Is de overeenkomst geëindigd?
4.11
Gelet op de gevraagde verklaring voor recht zoals hiervoor onder 2.2 sub 2 weergegeven, is vervolgens van belang of de overeenkomst op enige wijze rechtsgeldig is opgezegd, ontbonden of anderszins geëindigd en zo ja, wat daarvan het gevolg is geweest.
4.12
Van Norel heeft zich in dit verband beroepen op de brief d.d. 18 juli 2007 (zie hiervoor onder 3.17) waarin Surtec te kennen was gegeven dat de gegeven opdrachtacceptatie niet correct was en dat van het opdragen van werkzaamheden geen sprake was geweest. Surtec stelt zich primair op het standpunt dat deze brief niet het rechtsgeldige einde van de overeenkomst tot gevolg kon hebben, subsidiair dat Van Norel schadeplichtig is door deze opzegging.
4.13
Het hof overweegt als volgt. De overeenkomst tussen partijen is een overeenkomst van aanneming van werk als bedoeld in artikel 7:750 BW. Ingevolge artikel 7:764 BW is de opdrachtgever te allen tijde bevoegd de overeenkomst geheel of gedeeltelijk op te zeggen. In dat geval zal hij de voor het gehele werk geldende prijs moeten betalen, verminderd met de besparingen die voor de aannemer uit de opzegging voortvloeien. Het hof is voorshands van oordeel dat Van Norel met de brief van 18 juli 2007, door Surtec per fax ontvangen, moet worden geacht de overeenkomst te hebben opgezegd als bedoeld in het hiervoor genoemde wetsartikel.
4.14
Het hof constateert dat het partijdebat zich nog onvoldoende heeft ontwikkeld om tot een oordeel te kunnen komen omtrent de financiële gevolgen van deze opzegging.

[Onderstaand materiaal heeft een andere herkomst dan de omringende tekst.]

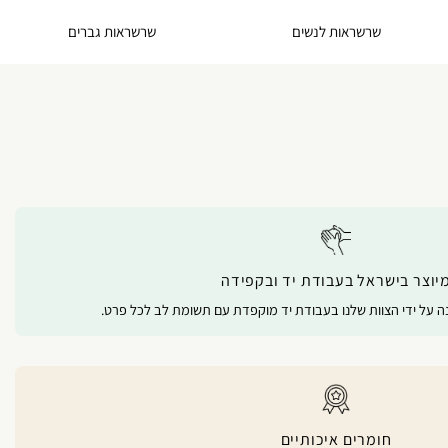
שרשראות לנשים
שרשראות גברים
יוצר בישראל בעבודת יד ובקפידה
נה על ידי הצוות שלנו בעבודת יד מוקפדת עם תשומת לב לכל פרט.
חומרים איכותיים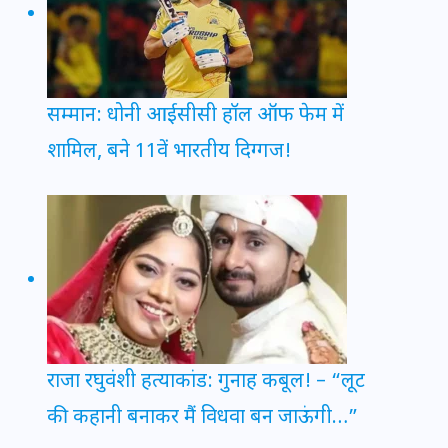
सम्मान: धोनी आईसीसी हॉल ऑफ फेम में
शामिल, बने 11वें भारतीय दिग्गज!
राजा रघुवंशी हत्याकांड: गुनाह कबूल! – “लूट
की कहानी बनाकर मैं विधवा बन जाऊंगी…”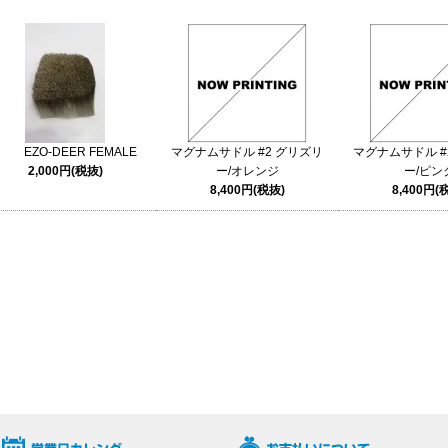
EZO-DEER FEMALE
マグナムサドル #2 グリズリ
マグナムサドル #
2,000円(税抜)
ー/オレンジ
ー/ピン
8,400円(税抜)
8,400円(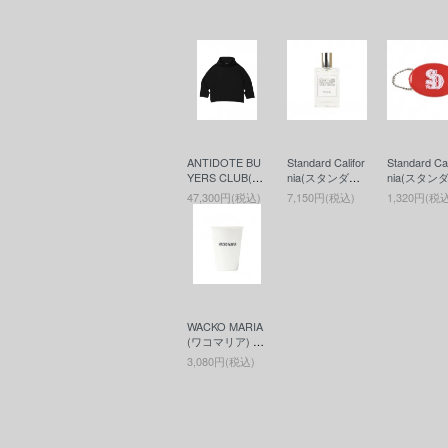
ANTIDOTE BU
Standard Califor
Standard Cal
YERS CLUB(ア
nia(スタンダー
nia(スタン
ンチドートバイ
ドカリフォルニ
ドカリフォ
47,300円(税込)
7,150円(税込)
1,320円(税
ヤーズクラブ) A
ア) SD Fragran
ア) SD Coin
SIC Heavy Weig
ce(香水)
se(コイン
ht Oversized Cu
ス)RED
toff Parka(カッ
トオフパーカ
ー) Black
WACKO MARIA
(ワコマリア) M
UG (マグ) WHI
3,080円(税込)
TE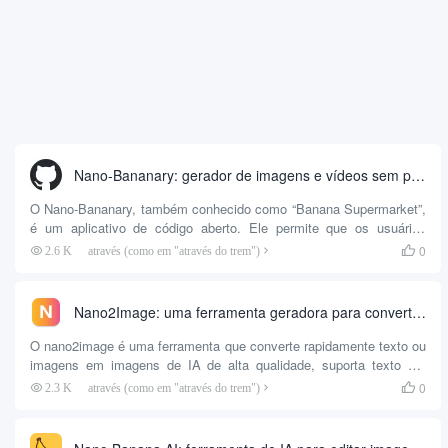
Nano-Bananary: gerador de imagens e vídeos sem palavras de alerta
O Nano-Bananary, também conhecido como “Banana Supermarket”,
é um aplicativo de código aberto. Ele permite que os usuários
gerem e editem facilmente imagens e até mesmo vídeos. O recurso
0
2.6 K
através (como em "através do trem")

mais importante dessa ferramenta é a “geração com um clique”, os
usuários não precisam escrever seus próprios prompts complexos.
Basta carregar uma imagem, escolher uma predefinição de
Nano2Image: uma ferramenta geradora para converter rapidamente texto ou imagens em imagens de IA de alta qualidade
“reprodução” e o sistema...
O nano2image é uma ferramenta que converte rapidamente texto ou
imagens em imagens de IA de alta qualidade, suporta texto em
imagem, imagem em imagem e edição orientada por texto, teste
0
2.3 K
através (como em "através do trem")

gratuito sem necessidade de registro, adequado para projetos
criativos comerciais e pessoais.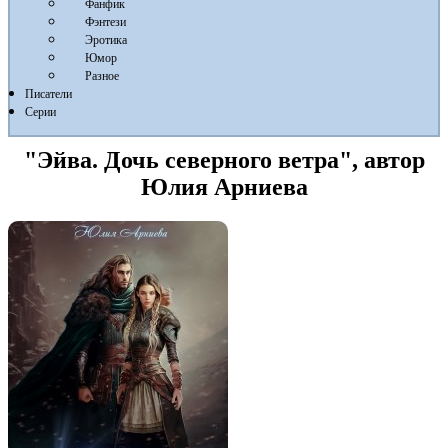
Фанфик
Фэнтези
Эротика
Юмор
Разное
Писатели
Серии
"Эйва. Дочь северного ветра", автор
Юлия Арниева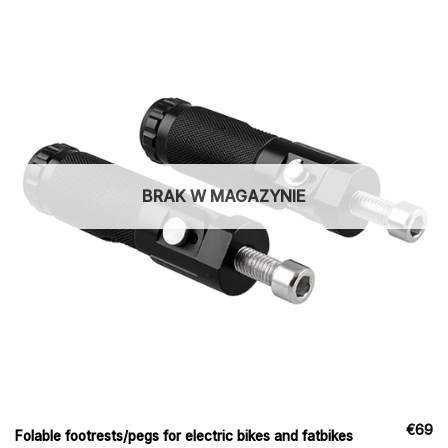
BRAK W MAGAZYNIE
€
69
Folable footrests/pegs for electric bikes and fatbikes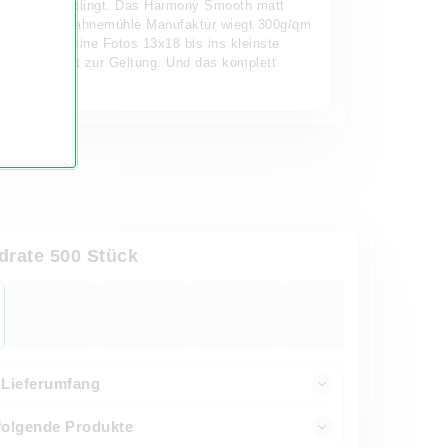
aus, wie es klingt. Das Harmony Smooth matt
Papier der Hahnemühle Manufaktur wiegt 300g/qm
und bringt Deine Fotos 13x18 bis ins kleinste
Detail perfekt zur Geltung. Und das komplett
spiegelfrei.
drate 500 Stück
Lieferumfang
 folgende Produkte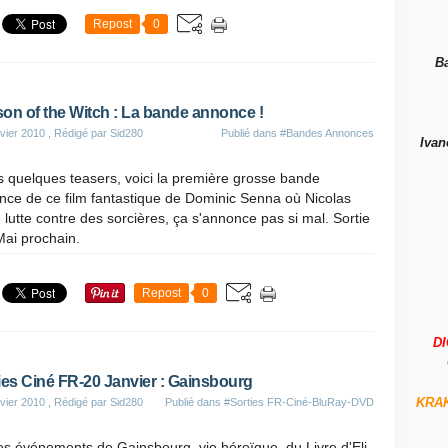
Repost
0
B
on of the Witch : La bande annonce !
vier 2010
, Rédigé par Sid280
Publié dans
#Bandes Annonces
Ivan
 quelques teasers, voici la première grosse bande
nce de ce film fantastique de Dominic Senna où Nicolas
lutte contre des sorcières, ça s'annonce pas si mal. Sortie
Mai prochain.
Repost
0
D
ies Ciné FR-20 Janvier : Gainsbourg
KRA
vier 2010
, Rédigé par Sid280
Publié dans
#Sorties FR-Ciné-BluRay-DVD
es événements de Gainsbourg, vie héroïque, du Livre d'Eli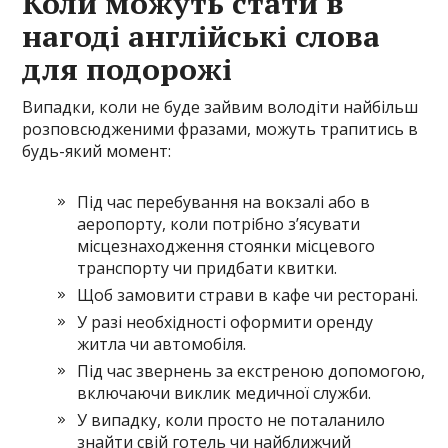
Коли можуть стати в
нагоді англійські слова
для подорожі
Випадки, коли не буде зайвим володіти найбільш
розповсюдженими фразами, можуть трапитись в
будь-який момент:
Під час перебування на вокзалі або в
аеропорту, коли потрібно з’ясувати
місцезнаходження стоянки місцевого
транспорту чи придбати квитки.
Щоб замовити страви в кафе чи ресторані.
У разі необхідності оформити оренду
житла чи автомобіля.
Під час звернень за екстреною допомогою,
включаючи виклик медичної служби.
У випадку, коли просто не поталанило
знайти свій готель чи найближчий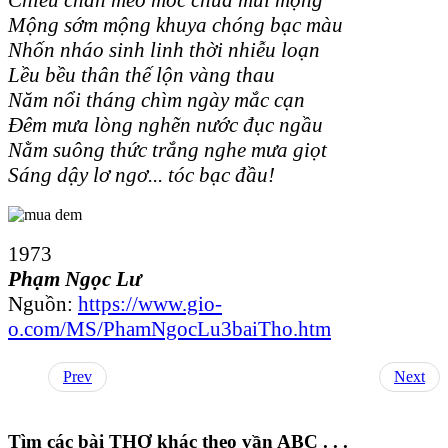
Mộng sớm mộng khuya chóng bạc màu
Nhốn nháo sinh linh thời nhiễu loạn
Lều bều thân thế lộn vàng thau
Năm nổi tháng chìm ngày mắc cạn
Đêm mưa lòng nghẽn nước đục ngầu
Nằm suông thức trắng nghe mưa giọt
Sáng dậy lơ ngơ... tóc bạc đầu!
1973
Phạm Ngọc Lư
Nguồn:
https://www.gio-
o.com/MS/PhamNgocLu3baiTho.htm
Prev
Next
Tìm các bài THƠ khác theo vần ABC . . .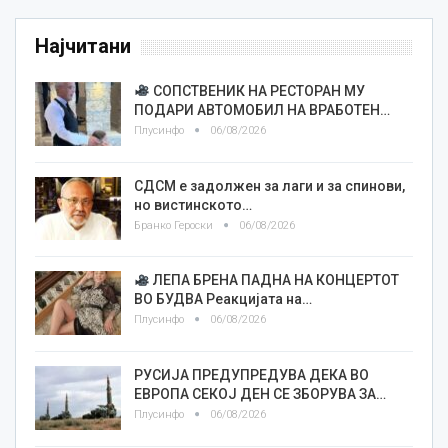
Најчитани
СОПСТВЕНИК НА РЕСТОРАН МУ
ПОДАРИ АВТОМОБИЛ НА ВРАБОТЕН…
Плусинфо
06/08/2026
СДСМ е задолжен за лаги и за спинови,
но вистинското…
Бранко Героски
06/08/2026
ЛЕПА БРЕНА ПАДНА НА КОНЦЕРТОТ
ВО БУДВА Реакцијата на…
Плусинфо
06/08/2026
РУСИЈА ПРЕДУПРЕДУВА ДЕКА ВО
ЕВРОПА СЕКОЈ ДЕН СЕ ЗБОРУВА ЗА…
Плусинфо
06/08/2026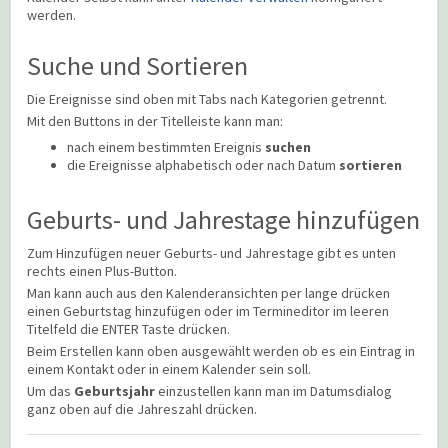
werden.
Suche und Sortieren
Die Ereignisse sind oben mit Tabs nach Kategorien getrennt.
Mit den Buttons in der Titelleiste kann man:
nach einem bestimmten Ereignis
suchen
die Ereignisse alphabetisch oder nach Datum
sortieren
Geburts- und Jahrestage hinzufügen
Zum Hinzufügen neuer Geburts- und Jahrestage gibt es unten
rechts einen Plus-Button.
Man kann auch aus den Kalenderansichten per lange drücken
einen Geburtstag hinzufügen oder im Termineditor im leeren
Titelfeld die ENTER Taste drücken.
Beim Erstellen kann oben ausgewählt werden ob es ein Eintrag in
einem Kontakt oder in einem Kalender sein soll.
Um das
Geburtsjahr
einzustellen kann man im Datumsdialog
ganz oben auf die Jahreszahl drücken.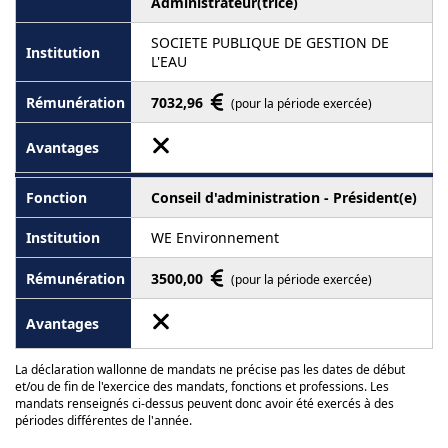
Administrateur(trice)
SOCIETE PUBLIQUE DE GESTION DE
L'EAU
7032,96
(pour la période exercée)
Conseil d'administration - Président(e)
WE Environnement
3500,00
(pour la période exercée)
La déclaration wallonne de mandats ne précise pas les dates de début
et/ou de fin de l'exercice des mandats, fonctions et professions. Les
mandats renseignés ci-dessus peuvent donc avoir été exercés à des
périodes différentes de l'année.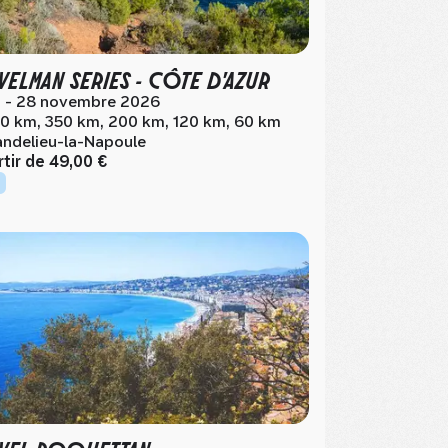
VELMAN SERIES - CÔTE D'AZUR
 - 28 novembre 2026
0 km, 350 km, 200 km, 120 km, 60 km
ndelieu-la-Napoule
rtir de
49,00 €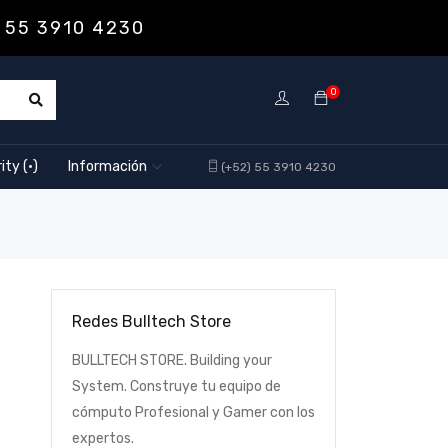
 55 3910 4230
0
ity (·)
Información
(+52) 55 3910 4230
Redes Bulltech Store
BULLTECH STORE. Building your
System. Construye tu equipo de
cómputo Profesional y Gamer con los
expertos.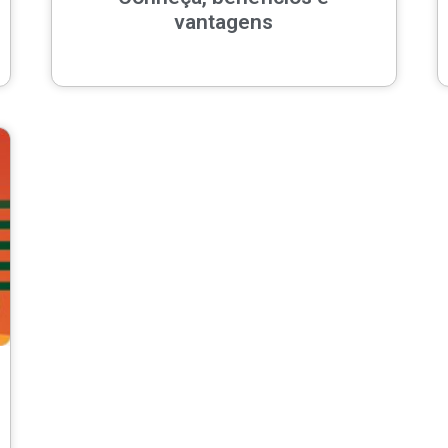
vantagens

Het hof zal partijen daarom, te beginnen met Surtec, in de gelegenheid stellen zich bij akte uit te laten over de gevolgen van de tussentijdse opzegging door Van Norel van de overeenkomst met Surtec, in het bijzonder wat betreft de vergoeding als bedoeld in lid 2 van artikel 7:764 BW.
5. Slotsom
5.1
Het hof zal Surtec in de gelegenheid stellen om zich bij akte uit te laten over het bedrag dat Van Norel aan Surtec verschuldigd is uit hoofde van artikel 7:764 lid 2. Van Norel mag vervolgens bij antwoordakte op de inhoud van die akte reageren.
5.2
Iedere verdere beslissing zal worden aangehouden.
6. De beslissing
Het hof, recht doende in hoger beroep:
verwijst de zaak naar de roldatum 3 december 2013 voor het nemen van de hiervoor onder 5.1 bedoelde akte;
houdt verder iedere beslissing aan.
Dit arrest is gewezen door mrs. I.A. Katz-Soeterboek, B.J. Lenselink en H.M. Wattendorff en is in tegenwoordigheid van de griffier in het openbaar uitgesproken op 5 november 2013.